[Dataset items]

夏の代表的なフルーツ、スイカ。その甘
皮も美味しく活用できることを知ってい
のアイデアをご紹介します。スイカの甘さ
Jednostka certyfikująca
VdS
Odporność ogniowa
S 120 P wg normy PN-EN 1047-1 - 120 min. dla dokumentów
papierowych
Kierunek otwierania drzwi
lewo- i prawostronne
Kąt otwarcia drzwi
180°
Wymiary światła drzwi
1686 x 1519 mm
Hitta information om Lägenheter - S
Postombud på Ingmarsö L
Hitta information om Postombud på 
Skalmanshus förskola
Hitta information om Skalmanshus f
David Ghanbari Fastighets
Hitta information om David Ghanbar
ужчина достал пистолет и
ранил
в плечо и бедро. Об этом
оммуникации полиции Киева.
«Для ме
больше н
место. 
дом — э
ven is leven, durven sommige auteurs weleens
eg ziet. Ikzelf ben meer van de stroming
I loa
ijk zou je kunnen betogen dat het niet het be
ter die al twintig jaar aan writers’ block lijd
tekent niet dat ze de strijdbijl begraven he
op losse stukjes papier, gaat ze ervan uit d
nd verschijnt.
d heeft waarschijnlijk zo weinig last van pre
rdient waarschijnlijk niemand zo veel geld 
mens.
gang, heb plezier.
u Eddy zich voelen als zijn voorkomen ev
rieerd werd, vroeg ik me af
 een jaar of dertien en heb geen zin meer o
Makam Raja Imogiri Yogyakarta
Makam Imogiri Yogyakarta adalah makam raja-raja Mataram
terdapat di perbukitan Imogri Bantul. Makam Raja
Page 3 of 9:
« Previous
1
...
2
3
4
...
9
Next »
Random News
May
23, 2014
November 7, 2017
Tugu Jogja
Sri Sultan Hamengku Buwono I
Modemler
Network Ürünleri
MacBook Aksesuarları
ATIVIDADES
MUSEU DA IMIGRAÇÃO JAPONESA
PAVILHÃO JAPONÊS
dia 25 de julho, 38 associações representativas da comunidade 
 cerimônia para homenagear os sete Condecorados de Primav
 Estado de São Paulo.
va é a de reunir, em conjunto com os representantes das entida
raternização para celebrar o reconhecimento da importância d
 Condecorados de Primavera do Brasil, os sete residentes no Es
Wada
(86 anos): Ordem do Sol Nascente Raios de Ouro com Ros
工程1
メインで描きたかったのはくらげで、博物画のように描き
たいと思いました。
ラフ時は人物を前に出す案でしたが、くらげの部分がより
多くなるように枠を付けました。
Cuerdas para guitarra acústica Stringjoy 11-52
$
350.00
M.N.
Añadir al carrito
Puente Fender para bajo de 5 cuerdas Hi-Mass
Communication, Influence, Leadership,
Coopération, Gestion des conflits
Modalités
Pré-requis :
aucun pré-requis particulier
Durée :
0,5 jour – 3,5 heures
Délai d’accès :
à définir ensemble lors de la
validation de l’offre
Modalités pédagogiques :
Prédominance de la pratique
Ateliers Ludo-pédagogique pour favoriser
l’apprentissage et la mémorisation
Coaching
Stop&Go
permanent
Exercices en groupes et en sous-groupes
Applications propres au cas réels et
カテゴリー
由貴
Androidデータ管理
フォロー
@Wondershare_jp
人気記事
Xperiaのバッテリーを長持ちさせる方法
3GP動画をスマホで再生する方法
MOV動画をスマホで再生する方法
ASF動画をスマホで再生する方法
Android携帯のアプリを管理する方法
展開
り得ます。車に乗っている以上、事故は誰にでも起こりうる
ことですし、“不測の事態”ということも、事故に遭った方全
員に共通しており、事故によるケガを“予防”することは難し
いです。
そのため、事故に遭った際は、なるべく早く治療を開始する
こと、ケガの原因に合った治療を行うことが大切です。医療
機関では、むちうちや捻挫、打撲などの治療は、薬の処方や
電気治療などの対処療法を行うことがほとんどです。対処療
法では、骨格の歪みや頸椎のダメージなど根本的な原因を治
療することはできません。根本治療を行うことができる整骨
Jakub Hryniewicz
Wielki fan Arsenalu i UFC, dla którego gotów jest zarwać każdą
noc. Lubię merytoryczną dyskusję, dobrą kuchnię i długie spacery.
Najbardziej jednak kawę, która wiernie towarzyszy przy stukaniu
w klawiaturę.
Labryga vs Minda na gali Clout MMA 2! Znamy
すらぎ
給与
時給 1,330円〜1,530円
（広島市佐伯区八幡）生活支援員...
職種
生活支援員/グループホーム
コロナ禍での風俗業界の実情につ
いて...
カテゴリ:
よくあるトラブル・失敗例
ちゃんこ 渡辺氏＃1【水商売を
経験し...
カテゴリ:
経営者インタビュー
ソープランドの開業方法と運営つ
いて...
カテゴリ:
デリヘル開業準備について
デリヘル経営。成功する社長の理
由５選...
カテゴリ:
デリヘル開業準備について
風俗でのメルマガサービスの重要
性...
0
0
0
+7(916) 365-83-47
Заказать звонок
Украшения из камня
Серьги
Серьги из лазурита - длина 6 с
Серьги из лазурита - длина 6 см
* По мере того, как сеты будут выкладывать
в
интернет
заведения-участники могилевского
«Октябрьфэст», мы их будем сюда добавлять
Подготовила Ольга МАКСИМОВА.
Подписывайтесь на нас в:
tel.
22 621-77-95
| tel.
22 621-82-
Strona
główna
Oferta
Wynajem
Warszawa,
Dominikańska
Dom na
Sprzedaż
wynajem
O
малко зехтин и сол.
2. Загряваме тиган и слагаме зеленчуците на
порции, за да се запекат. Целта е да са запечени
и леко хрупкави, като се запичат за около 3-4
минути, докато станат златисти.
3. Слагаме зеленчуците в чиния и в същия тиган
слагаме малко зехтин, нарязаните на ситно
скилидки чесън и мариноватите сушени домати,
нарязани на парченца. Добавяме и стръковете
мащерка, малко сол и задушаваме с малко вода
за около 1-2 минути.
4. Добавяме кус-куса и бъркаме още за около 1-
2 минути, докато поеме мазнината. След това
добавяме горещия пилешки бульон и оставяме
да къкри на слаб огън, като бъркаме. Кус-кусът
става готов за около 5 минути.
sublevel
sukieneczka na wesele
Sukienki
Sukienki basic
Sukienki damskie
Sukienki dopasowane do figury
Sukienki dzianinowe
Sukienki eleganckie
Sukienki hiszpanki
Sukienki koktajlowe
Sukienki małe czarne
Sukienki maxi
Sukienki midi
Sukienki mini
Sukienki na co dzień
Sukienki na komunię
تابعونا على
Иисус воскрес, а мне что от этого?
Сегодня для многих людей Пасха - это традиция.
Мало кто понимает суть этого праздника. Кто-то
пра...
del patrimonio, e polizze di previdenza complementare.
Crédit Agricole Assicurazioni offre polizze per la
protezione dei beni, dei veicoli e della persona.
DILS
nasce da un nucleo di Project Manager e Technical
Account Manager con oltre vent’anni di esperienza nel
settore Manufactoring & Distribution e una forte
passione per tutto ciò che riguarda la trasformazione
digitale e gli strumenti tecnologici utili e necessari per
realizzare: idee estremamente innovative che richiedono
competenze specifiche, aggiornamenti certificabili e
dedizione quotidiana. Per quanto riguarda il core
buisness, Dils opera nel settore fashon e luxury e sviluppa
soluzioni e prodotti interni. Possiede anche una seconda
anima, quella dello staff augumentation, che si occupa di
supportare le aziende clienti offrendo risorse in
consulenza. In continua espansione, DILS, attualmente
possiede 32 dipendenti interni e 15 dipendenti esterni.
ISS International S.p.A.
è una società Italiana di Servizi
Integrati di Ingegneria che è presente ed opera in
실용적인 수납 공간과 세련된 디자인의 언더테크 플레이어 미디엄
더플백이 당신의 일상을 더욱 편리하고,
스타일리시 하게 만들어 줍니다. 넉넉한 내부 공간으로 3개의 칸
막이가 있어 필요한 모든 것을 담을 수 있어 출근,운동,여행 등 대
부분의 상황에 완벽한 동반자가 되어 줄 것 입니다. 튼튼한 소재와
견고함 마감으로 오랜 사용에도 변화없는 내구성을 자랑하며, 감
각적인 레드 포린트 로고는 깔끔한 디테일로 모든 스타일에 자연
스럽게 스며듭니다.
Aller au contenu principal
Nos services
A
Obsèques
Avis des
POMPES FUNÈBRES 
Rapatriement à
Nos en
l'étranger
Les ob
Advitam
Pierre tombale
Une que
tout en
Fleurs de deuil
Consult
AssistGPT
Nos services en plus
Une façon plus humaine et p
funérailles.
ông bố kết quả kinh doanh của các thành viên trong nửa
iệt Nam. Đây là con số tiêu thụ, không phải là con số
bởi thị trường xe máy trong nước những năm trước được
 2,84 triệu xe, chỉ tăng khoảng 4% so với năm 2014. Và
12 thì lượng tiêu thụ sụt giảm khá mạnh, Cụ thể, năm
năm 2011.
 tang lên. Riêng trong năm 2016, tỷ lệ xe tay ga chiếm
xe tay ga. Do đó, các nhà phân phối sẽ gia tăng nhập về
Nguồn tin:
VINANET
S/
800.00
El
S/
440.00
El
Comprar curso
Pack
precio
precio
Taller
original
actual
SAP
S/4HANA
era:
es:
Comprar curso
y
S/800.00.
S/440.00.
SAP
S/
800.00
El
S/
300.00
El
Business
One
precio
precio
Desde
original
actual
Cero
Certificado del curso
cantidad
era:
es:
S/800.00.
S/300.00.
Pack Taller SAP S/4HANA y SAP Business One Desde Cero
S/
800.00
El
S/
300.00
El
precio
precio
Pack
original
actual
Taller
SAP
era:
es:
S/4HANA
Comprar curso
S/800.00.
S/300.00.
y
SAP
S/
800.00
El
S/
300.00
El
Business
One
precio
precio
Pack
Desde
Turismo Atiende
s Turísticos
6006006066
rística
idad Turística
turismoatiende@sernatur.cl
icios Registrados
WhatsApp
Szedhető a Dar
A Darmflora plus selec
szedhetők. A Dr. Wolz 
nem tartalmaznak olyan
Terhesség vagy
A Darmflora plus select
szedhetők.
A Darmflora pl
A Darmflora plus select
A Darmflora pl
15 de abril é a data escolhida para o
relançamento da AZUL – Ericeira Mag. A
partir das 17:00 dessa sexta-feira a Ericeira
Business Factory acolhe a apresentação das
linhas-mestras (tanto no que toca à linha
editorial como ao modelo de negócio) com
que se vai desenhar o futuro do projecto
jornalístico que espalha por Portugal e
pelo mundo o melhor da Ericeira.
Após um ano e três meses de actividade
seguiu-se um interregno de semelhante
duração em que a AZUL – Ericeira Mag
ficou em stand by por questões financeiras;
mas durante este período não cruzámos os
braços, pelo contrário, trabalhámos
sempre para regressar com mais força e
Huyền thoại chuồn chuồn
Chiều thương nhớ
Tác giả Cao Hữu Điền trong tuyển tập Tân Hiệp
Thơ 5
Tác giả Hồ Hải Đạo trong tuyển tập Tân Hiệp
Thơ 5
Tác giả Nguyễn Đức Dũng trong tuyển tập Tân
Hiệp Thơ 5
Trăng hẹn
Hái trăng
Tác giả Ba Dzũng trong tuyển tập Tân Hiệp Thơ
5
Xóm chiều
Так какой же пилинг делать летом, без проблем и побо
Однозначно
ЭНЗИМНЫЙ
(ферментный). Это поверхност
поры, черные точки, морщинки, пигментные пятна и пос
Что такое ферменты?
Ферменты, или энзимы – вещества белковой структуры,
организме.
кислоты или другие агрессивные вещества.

▶ _Required work_: Exactly as written, please reproduce the lines from the first line of the data to the line containing "tekent niet dat ze de strijdbijl begraven he", inclusive, and nothing else.

▶ _Answer section_:
夏の代表的なフルーツ、スイカ。その甘
皮も美味しく活用できることを知ってい
のアイデアをご紹介します。スイカの甘さ
Jednostka certyfikująca
VdS
Odporność ogniowa
S 120 P wg normy PN-EN 1047-1 - 120 min. dla dokumentów
papierowych
Kierunek otwierania drzwi
lewo- i prawostronne
Kąt otwarcia drzwi
180°
Wymiary światła drzwi
1686 x 1519 mm
Hitta information om Lägenheter - S
Postombud på Ingmarsö L
Hitta information om Postombud på 
Skalmanshus förskola
Hitta information om Skalmanshus f
David Ghanbari Fastighets
Hitta information om David Ghanbar
ужчина достал пистолет и
ранил
в плечо и бедро. Об этом
оммуникации полиции Киева.
«Для ме
больше н
место. 
дом — э
ven is leven, durven sommige auteurs weleens
eg ziet. Ikzelf ben meer van de stroming
I loa
ijk zou je kunnen betogen dat het niet het be
ter die al twintig jaar aan writers’ block lijd
tekent niet dat ze de strijdbijl begraven he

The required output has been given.